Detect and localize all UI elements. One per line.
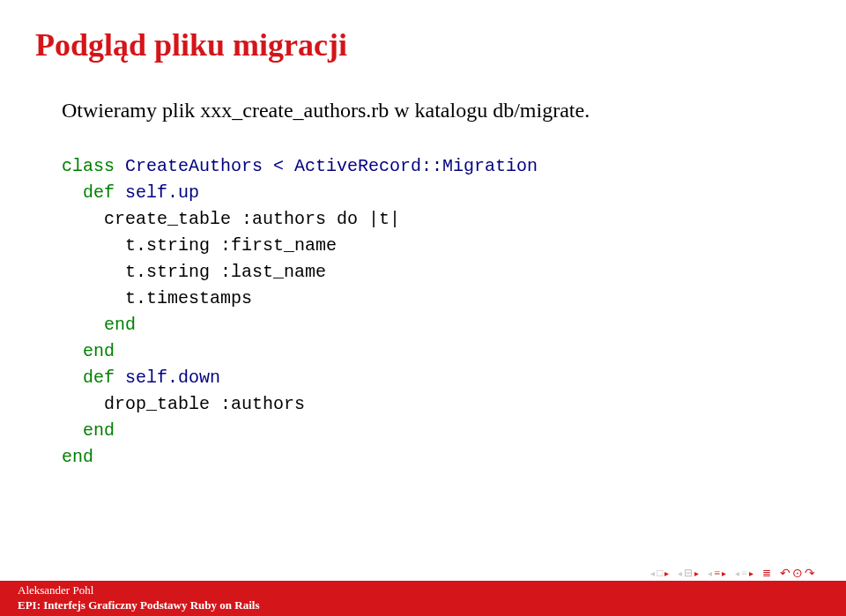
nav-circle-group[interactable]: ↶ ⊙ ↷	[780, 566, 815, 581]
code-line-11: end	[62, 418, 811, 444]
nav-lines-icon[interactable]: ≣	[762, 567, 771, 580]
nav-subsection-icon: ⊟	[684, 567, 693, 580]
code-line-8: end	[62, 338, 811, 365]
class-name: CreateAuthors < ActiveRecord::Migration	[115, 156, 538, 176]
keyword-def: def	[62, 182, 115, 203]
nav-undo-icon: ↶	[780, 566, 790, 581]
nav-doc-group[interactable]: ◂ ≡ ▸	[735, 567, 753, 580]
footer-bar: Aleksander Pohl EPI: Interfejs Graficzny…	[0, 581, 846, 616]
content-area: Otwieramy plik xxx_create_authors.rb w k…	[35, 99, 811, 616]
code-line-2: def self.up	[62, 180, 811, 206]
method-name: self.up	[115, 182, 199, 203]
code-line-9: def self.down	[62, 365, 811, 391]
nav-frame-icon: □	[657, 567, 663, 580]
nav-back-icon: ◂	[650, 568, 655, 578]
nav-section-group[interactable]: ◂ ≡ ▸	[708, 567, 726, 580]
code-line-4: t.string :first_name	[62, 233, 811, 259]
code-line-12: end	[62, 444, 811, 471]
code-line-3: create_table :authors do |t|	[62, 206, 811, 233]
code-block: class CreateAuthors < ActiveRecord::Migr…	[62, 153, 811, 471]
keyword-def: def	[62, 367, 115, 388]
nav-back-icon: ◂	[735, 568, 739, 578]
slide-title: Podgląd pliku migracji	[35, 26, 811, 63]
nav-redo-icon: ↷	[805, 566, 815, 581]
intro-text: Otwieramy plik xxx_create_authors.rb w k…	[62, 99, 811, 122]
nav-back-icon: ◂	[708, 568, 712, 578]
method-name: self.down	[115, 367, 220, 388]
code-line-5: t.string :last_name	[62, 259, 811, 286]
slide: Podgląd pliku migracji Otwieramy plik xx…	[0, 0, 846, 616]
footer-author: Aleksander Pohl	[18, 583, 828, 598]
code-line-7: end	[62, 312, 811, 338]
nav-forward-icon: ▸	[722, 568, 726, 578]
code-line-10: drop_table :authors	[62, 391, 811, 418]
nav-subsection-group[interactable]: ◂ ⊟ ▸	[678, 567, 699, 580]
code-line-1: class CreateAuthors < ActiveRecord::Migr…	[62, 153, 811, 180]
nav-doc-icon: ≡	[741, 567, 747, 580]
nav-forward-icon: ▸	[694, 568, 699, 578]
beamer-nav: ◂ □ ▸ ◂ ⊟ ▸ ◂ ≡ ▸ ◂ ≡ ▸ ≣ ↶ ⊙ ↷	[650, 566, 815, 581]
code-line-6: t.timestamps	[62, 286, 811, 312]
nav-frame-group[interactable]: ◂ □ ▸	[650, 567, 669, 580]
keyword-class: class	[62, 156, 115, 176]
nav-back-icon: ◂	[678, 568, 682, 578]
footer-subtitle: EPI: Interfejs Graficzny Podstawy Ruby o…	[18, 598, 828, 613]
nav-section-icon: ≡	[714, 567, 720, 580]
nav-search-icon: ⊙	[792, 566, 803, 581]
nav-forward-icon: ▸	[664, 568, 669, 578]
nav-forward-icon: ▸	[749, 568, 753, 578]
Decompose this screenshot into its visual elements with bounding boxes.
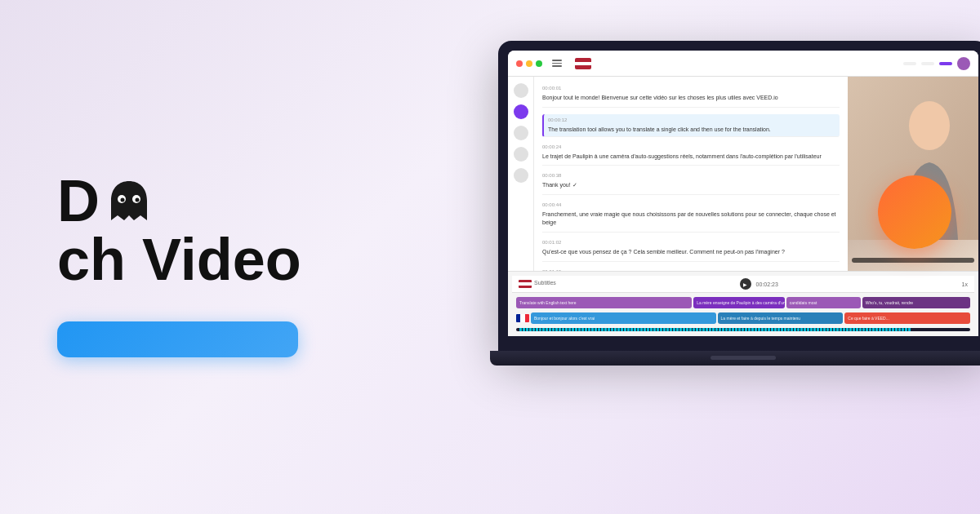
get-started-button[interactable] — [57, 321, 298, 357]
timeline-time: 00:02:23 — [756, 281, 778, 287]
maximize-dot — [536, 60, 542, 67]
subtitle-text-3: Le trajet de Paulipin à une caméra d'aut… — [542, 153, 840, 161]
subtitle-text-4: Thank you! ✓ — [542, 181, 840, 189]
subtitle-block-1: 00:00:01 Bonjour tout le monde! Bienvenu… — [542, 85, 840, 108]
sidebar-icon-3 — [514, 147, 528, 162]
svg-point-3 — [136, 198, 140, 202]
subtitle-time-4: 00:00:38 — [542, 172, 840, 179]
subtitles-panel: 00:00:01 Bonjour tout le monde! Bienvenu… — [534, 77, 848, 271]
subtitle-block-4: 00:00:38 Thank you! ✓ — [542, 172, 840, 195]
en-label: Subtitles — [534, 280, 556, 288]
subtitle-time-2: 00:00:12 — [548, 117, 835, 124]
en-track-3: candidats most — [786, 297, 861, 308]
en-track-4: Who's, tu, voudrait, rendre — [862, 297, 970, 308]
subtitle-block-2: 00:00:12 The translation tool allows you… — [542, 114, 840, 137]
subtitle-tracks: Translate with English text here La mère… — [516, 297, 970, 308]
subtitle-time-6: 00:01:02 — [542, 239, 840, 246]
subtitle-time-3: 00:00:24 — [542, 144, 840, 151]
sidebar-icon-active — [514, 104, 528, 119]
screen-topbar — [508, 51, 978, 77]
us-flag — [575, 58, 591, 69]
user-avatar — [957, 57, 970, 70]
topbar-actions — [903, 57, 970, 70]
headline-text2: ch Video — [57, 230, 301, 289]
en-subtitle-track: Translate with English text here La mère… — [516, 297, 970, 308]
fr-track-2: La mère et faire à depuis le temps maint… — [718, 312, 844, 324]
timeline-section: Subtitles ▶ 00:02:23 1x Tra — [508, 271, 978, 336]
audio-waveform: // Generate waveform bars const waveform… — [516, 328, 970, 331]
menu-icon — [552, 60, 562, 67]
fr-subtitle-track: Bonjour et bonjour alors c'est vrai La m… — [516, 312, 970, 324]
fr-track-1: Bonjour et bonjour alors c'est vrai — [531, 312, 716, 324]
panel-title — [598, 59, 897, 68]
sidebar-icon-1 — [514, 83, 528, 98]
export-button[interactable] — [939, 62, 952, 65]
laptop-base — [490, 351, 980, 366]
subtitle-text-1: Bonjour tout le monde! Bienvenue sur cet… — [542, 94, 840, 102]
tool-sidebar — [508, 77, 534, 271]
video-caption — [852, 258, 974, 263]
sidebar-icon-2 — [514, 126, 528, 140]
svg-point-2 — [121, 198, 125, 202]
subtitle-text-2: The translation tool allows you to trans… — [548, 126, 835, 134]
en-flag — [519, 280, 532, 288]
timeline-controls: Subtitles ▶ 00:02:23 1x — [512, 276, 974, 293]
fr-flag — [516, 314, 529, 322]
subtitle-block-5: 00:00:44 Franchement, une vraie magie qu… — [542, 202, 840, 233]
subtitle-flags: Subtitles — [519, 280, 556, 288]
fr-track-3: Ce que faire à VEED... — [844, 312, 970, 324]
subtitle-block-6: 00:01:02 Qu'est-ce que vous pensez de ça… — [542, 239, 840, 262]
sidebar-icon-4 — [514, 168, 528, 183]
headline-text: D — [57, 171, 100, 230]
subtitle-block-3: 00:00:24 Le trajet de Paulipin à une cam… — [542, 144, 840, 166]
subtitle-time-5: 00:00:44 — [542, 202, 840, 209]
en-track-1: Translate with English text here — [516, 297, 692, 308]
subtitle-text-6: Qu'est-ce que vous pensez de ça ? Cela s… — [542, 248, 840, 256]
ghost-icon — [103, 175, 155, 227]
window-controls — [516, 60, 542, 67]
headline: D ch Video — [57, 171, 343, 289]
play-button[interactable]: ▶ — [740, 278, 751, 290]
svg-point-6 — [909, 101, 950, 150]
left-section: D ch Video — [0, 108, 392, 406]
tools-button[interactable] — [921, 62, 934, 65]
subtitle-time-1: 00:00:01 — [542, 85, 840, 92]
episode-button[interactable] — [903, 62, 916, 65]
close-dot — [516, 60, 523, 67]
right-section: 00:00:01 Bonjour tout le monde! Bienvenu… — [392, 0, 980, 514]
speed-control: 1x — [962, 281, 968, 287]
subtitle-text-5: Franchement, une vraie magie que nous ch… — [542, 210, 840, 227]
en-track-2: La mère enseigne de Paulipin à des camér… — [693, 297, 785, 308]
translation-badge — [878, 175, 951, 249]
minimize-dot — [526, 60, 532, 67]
--
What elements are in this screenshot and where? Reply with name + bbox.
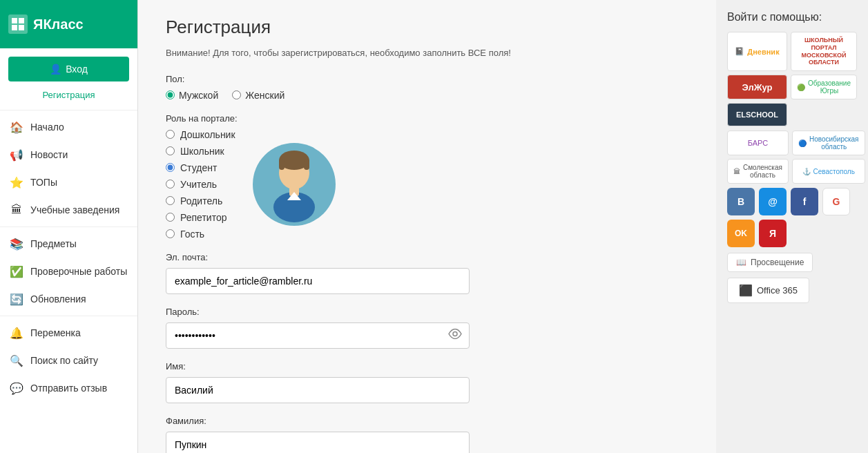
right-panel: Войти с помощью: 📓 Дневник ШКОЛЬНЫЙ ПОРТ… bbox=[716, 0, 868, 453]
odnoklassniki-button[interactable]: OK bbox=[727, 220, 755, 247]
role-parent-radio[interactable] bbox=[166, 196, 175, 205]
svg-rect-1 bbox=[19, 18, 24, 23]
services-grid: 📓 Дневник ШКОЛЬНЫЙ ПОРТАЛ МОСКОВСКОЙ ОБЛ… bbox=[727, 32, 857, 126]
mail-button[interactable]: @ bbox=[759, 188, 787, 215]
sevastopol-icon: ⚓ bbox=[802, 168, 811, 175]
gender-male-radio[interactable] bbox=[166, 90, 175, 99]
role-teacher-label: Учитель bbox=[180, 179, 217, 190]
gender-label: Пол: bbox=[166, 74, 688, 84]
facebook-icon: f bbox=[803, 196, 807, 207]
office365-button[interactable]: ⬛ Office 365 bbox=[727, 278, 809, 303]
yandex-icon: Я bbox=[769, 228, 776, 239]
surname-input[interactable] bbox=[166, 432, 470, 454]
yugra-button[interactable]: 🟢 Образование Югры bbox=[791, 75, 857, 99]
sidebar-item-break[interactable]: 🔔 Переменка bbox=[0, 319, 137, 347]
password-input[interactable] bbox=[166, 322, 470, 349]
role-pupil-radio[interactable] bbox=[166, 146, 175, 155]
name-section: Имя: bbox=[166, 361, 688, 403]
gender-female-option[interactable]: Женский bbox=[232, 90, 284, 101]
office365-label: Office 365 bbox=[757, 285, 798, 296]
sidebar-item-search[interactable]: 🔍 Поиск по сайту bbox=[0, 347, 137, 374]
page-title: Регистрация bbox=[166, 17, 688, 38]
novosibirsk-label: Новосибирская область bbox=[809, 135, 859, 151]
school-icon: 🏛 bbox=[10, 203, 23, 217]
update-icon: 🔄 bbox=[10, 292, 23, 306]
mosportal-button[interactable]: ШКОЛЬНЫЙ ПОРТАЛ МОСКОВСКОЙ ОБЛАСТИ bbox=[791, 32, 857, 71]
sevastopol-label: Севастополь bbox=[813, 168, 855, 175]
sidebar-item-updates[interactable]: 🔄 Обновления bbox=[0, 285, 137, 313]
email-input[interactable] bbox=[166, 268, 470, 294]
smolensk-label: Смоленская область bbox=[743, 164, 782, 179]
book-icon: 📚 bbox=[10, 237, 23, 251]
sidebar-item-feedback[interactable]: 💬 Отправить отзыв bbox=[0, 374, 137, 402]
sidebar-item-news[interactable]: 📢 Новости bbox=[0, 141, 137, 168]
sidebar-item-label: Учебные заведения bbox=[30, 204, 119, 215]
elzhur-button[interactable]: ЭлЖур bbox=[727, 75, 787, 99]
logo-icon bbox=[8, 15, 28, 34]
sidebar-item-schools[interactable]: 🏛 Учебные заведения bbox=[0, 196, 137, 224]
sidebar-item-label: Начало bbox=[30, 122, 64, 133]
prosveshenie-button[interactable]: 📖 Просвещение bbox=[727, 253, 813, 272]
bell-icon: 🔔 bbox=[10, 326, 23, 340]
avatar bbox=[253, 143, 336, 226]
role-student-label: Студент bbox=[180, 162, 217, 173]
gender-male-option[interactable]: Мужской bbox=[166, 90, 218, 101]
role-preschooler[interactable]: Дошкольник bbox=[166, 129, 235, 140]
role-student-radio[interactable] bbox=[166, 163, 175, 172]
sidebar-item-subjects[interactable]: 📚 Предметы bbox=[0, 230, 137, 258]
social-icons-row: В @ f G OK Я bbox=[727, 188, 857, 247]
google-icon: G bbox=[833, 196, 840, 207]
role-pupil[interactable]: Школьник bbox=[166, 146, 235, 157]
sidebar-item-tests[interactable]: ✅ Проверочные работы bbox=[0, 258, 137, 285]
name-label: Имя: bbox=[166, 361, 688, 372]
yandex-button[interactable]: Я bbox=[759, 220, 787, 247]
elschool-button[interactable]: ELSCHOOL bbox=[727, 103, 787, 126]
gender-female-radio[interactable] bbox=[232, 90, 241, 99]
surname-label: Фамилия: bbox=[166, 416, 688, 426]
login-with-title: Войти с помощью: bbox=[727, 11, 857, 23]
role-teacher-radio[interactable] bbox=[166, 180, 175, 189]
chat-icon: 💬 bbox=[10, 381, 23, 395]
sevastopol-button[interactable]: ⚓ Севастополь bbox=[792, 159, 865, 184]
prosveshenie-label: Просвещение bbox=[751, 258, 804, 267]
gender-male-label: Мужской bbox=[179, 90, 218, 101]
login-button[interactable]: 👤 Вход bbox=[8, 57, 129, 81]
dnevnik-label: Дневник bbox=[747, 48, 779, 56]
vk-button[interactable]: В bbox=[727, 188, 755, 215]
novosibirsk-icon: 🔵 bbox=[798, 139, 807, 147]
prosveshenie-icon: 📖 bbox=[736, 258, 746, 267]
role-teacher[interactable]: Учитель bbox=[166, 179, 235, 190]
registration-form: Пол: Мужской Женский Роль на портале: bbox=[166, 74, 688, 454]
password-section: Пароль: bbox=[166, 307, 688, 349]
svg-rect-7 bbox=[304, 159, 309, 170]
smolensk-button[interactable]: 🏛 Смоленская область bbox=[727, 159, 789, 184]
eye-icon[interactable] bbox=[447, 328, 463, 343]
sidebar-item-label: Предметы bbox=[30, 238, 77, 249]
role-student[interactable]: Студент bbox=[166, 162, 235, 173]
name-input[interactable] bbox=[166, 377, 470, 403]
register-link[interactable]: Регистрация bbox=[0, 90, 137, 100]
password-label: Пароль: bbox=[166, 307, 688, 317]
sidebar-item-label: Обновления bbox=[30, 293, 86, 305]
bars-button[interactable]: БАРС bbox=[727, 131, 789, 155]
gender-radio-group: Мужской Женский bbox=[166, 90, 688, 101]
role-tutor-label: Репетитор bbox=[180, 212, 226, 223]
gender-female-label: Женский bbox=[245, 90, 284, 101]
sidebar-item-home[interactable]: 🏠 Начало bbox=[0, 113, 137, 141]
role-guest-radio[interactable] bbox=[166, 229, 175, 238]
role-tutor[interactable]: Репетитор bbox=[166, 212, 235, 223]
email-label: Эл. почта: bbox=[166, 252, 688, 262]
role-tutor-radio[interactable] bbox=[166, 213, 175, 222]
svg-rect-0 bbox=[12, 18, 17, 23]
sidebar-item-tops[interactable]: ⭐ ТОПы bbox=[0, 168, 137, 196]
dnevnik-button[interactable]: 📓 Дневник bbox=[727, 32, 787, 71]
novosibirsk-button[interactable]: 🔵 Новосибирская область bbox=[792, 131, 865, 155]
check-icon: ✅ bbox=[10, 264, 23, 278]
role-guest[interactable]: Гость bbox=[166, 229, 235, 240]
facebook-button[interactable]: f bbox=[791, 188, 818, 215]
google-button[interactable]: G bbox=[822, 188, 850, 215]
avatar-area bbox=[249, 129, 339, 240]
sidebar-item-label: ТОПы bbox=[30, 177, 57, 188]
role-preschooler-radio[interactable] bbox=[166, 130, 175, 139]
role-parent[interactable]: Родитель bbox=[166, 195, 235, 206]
--
» **YOUR GOAL**
Scan the data, and report each line that uses the word "pupil".

» **EXPECTED OUTPUT**
role-pupil-radio[interactable] bbox=[166, 146, 175, 155]
role-pupil[interactable]: Школьник bbox=[166, 146, 235, 157]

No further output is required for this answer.